Frank smiled down on her. “How are you doing, pretty girl?”
Regina said in a quavering voice so soft that Frank bent to hear, “Angie says I’m not really a member of the family.” She couldn’t bring herself to use the word adopted, struggling to hide her tears.
“What’s that?” Frank gave her shoulder a soft shake. “Why, that’s ridiculous. Look.” He pulled her aside and pointed at her reflection in the mirror over a side table. Then he gently turned her by her shoulders so she was looking at the portrait of Alice as a young woman. “That could be a portrait of you in a few more years. Don’t you think so, Beau?”

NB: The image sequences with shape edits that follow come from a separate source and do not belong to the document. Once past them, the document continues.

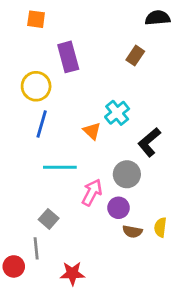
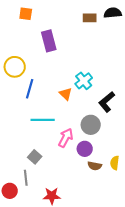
brown rectangle: (135, 56) -> (90, 18), moved, turned 56
yellow circle: (36, 86) -> (15, 67), moved

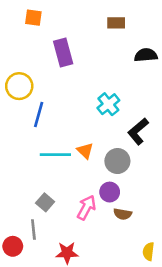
black semicircle: (113, 13) -> (146, 55), moved
orange triangle: (66, 94) -> (85, 151), moved
pink arrow: (66, 138) -> (86, 208), moved
yellow semicircle: (115, 163) -> (148, 251), moved

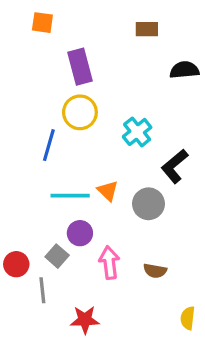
yellow circle: (19, 86) -> (80, 112), moved
purple circle: (110, 192) -> (80, 233), moved
pink arrow: (86, 208) -> (109, 263), turned -35
red circle: (13, 246) -> (16, 264), moved

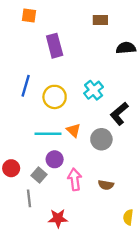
yellow circle: (80, 112) -> (55, 97), moved
blue line: (49, 145) -> (26, 86), moved
red circle: (16, 264) -> (11, 168), moved

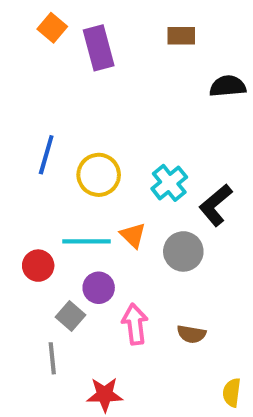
orange square: (29, 16) -> (52, 28), turned 32
purple rectangle: (55, 46) -> (99, 48), moved
cyan cross: (94, 90) -> (169, 183), moved
red circle: (11, 168) -> (38, 266), moved

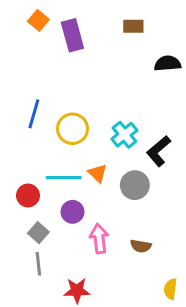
gray square: (70, 316) -> (38, 233), moved

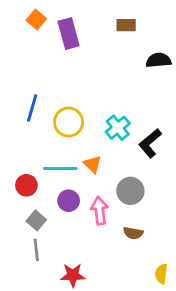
gray circle: (135, 185) -> (130, 191), moved
pink arrow: (99, 239) -> (99, 211), moved

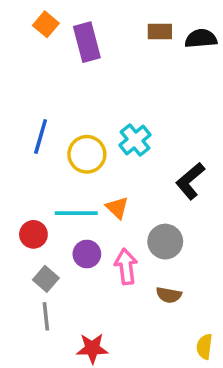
black semicircle: (158, 60) -> (201, 39), moved
cyan cross: (118, 128) -> (135, 140), moved

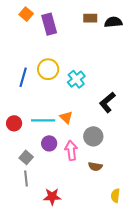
yellow circle: (87, 154) -> (48, 69), moved
red circle: (33, 234) -> (14, 123), moved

Edith’s husband said, “Don’t I think what?”
Everyone, including Alice, stopped to listen. “Doesn’t Ree look just like Mama?”
“She is a young Alice Wilcox,” Frank’s wife agreed. “The very image.”
Regina blushed, momentarily pleased, but then her eyes met Bebe’s and what she glimpsed there struck her heart cold. Whatever pleasure she got from being called the very image of the matriarch was more than offset by a deeper worry.
At the end of the night, Regina trailed Mary and Robert back to the cottage. She was a Hannon, but she was not allowed to stay in the house, wasn’t one of “the children” in the portrait or the children staying in the children’s rooms in the attic. The separation felt like banishment and made her ashamed, though she could not have said of what. If she was a Hannon, the image of the beautiful Alice, why then was she never allowed to stay in the house? What had she done?